▸ **Collected data**
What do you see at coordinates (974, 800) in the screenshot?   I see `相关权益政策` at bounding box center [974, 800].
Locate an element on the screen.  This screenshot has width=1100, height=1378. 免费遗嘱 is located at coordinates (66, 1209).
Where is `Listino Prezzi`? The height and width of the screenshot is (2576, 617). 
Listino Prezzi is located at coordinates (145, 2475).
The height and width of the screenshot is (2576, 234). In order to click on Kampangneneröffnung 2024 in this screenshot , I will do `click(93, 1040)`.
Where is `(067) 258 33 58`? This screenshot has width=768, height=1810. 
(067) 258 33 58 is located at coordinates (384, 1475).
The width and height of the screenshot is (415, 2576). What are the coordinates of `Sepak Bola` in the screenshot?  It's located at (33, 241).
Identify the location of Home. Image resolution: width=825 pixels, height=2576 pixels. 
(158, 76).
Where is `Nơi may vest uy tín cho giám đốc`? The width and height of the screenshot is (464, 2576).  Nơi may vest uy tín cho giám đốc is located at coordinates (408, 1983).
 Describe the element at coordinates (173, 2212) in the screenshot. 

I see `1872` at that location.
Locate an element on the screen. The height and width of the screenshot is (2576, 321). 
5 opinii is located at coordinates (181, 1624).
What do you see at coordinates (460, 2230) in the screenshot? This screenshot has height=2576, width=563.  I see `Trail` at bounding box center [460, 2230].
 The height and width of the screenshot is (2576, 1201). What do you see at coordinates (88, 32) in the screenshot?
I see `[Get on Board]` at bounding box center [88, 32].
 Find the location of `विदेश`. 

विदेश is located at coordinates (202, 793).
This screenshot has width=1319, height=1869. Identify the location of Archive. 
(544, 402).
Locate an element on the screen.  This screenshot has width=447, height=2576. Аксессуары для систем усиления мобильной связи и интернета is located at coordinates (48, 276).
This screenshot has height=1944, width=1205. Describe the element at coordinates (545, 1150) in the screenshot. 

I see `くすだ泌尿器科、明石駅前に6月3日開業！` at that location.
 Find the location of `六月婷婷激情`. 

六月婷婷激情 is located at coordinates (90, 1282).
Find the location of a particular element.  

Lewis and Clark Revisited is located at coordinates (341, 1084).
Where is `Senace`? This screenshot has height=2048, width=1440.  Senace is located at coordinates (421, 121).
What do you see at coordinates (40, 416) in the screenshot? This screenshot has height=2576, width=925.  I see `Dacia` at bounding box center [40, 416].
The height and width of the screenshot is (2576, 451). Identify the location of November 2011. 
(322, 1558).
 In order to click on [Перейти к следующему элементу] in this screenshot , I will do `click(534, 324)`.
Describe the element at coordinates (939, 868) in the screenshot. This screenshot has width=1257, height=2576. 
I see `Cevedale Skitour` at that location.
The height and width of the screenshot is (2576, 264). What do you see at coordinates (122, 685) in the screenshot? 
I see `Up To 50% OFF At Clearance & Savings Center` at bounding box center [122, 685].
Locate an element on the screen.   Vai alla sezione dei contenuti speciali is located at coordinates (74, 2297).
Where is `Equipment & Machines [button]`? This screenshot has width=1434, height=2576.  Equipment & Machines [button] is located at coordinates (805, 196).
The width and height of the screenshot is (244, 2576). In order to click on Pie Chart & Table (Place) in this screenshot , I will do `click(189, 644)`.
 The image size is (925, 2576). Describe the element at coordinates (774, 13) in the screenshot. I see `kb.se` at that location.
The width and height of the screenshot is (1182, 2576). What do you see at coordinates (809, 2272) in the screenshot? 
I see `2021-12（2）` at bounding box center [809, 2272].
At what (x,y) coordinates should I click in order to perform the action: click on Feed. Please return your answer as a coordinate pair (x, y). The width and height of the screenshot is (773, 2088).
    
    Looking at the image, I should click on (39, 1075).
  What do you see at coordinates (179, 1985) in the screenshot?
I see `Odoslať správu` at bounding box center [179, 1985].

▸ **Required work**
Restate all of the data above. Match it word for word.

▸ **Solution below**
What do you see at coordinates (974, 800) in the screenshot?   I see `相关权益政策` at bounding box center [974, 800].
Locate an element on the screen.  This screenshot has width=1100, height=1378. 免费遗嘱 is located at coordinates (66, 1209).
Where is `Listino Prezzi`? The height and width of the screenshot is (2576, 617). 
Listino Prezzi is located at coordinates (145, 2475).
The height and width of the screenshot is (2576, 234). In order to click on Kampangneneröffnung 2024 in this screenshot , I will do `click(93, 1040)`.
Where is `(067) 258 33 58`? This screenshot has width=768, height=1810. 
(067) 258 33 58 is located at coordinates (384, 1475).
The width and height of the screenshot is (415, 2576). What are the coordinates of `Sepak Bola` in the screenshot?  It's located at (33, 241).
Identify the location of Home. Image resolution: width=825 pixels, height=2576 pixels. 
(158, 76).
Where is `Nơi may vest uy tín cho giám đốc`? The width and height of the screenshot is (464, 2576).  Nơi may vest uy tín cho giám đốc is located at coordinates (408, 1983).
 Describe the element at coordinates (173, 2212) in the screenshot. 

I see `1872` at that location.
Locate an element on the screen. The height and width of the screenshot is (2576, 321). 
5 opinii is located at coordinates (181, 1624).
What do you see at coordinates (460, 2230) in the screenshot? This screenshot has height=2576, width=563.  I see `Trail` at bounding box center [460, 2230].
 The height and width of the screenshot is (2576, 1201). What do you see at coordinates (88, 32) in the screenshot?
I see `[Get on Board]` at bounding box center [88, 32].
 Find the location of `विदेश`. 

विदेश is located at coordinates (202, 793).
This screenshot has width=1319, height=1869. Identify the location of Archive. 
(544, 402).
Locate an element on the screen.  This screenshot has width=447, height=2576. Аксессуары для систем усиления мобильной связи и интернета is located at coordinates (48, 276).
This screenshot has height=1944, width=1205. Describe the element at coordinates (545, 1150) in the screenshot. 

I see `くすだ泌尿器科、明石駅前に6月3日開業！` at that location.
 Find the location of `六月婷婷激情`. 

六月婷婷激情 is located at coordinates (90, 1282).
Find the location of a particular element.  

Lewis and Clark Revisited is located at coordinates (341, 1084).
Where is `Senace`? This screenshot has height=2048, width=1440.  Senace is located at coordinates (421, 121).
What do you see at coordinates (40, 416) in the screenshot? This screenshot has height=2576, width=925.  I see `Dacia` at bounding box center [40, 416].
The height and width of the screenshot is (2576, 451). Identify the location of November 2011. 
(322, 1558).
 In order to click on [Перейти к следующему элементу] in this screenshot , I will do `click(534, 324)`.
Describe the element at coordinates (939, 868) in the screenshot. This screenshot has width=1257, height=2576. 
I see `Cevedale Skitour` at that location.
The height and width of the screenshot is (2576, 264). What do you see at coordinates (122, 685) in the screenshot? 
I see `Up To 50% OFF At Clearance & Savings Center` at bounding box center [122, 685].
Locate an element on the screen.   Vai alla sezione dei contenuti speciali is located at coordinates (74, 2297).
Where is `Equipment & Machines [button]`? This screenshot has width=1434, height=2576.  Equipment & Machines [button] is located at coordinates (805, 196).
The width and height of the screenshot is (244, 2576). In order to click on Pie Chart & Table (Place) in this screenshot , I will do `click(189, 644)`.
 The image size is (925, 2576). Describe the element at coordinates (774, 13) in the screenshot. I see `kb.se` at that location.
The width and height of the screenshot is (1182, 2576). What do you see at coordinates (809, 2272) in the screenshot? 
I see `2021-12（2）` at bounding box center [809, 2272].
At what (x,y) coordinates should I click in order to perform the action: click on Feed. Please return your answer as a coordinate pair (x, y). The width and height of the screenshot is (773, 2088).
    
    Looking at the image, I should click on (39, 1075).
  What do you see at coordinates (179, 1985) in the screenshot?
I see `Odoslať správu` at bounding box center [179, 1985].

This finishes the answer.